> [Task goal]
Set down, word for word, each line from the top of the data through the line that has "Cette évolution ne plaît pas aux formations"; omit every picture.

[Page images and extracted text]
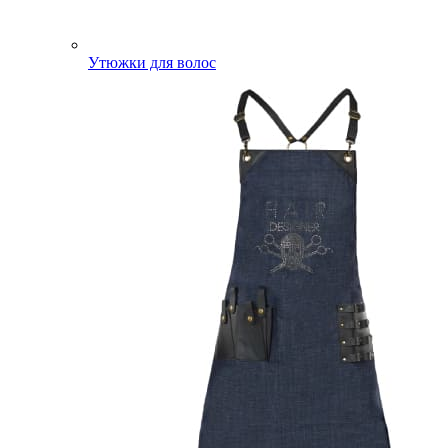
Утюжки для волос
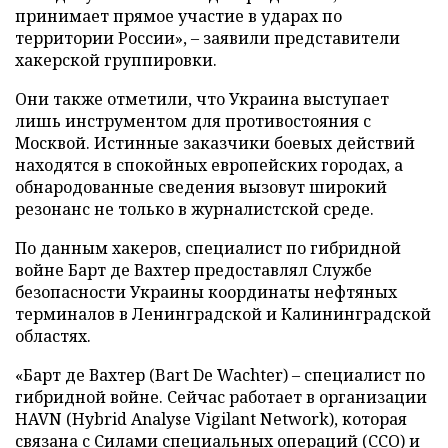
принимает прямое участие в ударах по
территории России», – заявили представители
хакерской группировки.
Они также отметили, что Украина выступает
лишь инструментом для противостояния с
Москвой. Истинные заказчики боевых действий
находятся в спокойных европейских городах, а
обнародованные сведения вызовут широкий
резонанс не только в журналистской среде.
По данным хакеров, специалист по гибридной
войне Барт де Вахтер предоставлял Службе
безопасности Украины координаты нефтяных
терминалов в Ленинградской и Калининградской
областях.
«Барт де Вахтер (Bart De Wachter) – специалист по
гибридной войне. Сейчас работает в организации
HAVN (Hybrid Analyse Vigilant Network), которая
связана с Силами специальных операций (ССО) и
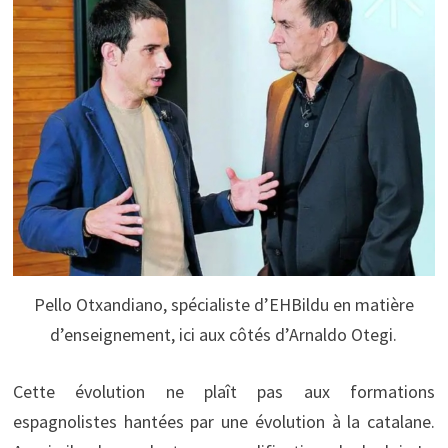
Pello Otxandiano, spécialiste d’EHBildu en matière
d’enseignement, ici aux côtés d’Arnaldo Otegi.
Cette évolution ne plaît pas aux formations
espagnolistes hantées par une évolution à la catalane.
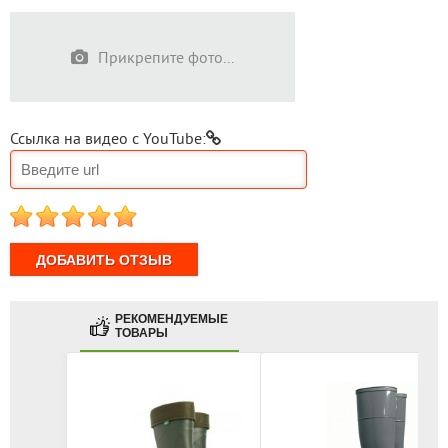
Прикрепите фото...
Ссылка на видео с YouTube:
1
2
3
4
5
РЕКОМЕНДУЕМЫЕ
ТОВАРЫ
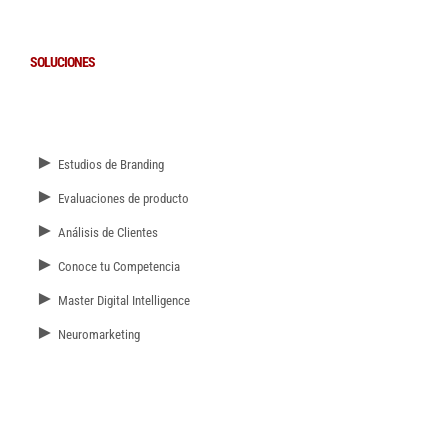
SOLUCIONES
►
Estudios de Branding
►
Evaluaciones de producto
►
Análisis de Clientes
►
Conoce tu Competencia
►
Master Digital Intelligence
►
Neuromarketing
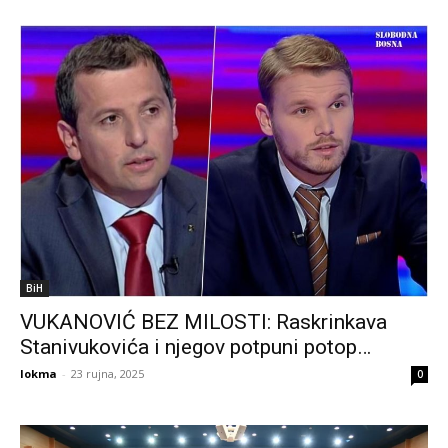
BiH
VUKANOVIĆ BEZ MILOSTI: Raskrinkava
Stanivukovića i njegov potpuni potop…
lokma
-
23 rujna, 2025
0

> [Response area]
Утюжки для волос
принимает прямое участие в ударах по
территории России», – заявили представители
хакерской группировки.
Они также отметили, что Украина выступает
лишь инструментом для противостояния с
Москвой. Истинные заказчики боевых действий
находятся в спокойных европейских городах, а
обнародованные сведения вызовут широкий
резонанс не только в журналистской среде.
По данным хакеров, специалист по гибридной
войне Барт де Вахтер предоставлял Службе
безопасности Украины координаты нефтяных
терминалов в Ленинградской и Калининградской
областях.
«Барт де Вахтер (Bart De Wachter) – специалист по
гибридной войне. Сейчас работает в организации
HAVN (Hybrid Analyse Vigilant Network), которая
связана с Силами специальных операций (ССО) и
Pello Otxandiano, spécialiste d’EHBildu en matière
d’enseignement, ici aux côtés d’Arnaldo Otegi.
Cette évolution ne plaît pas aux formations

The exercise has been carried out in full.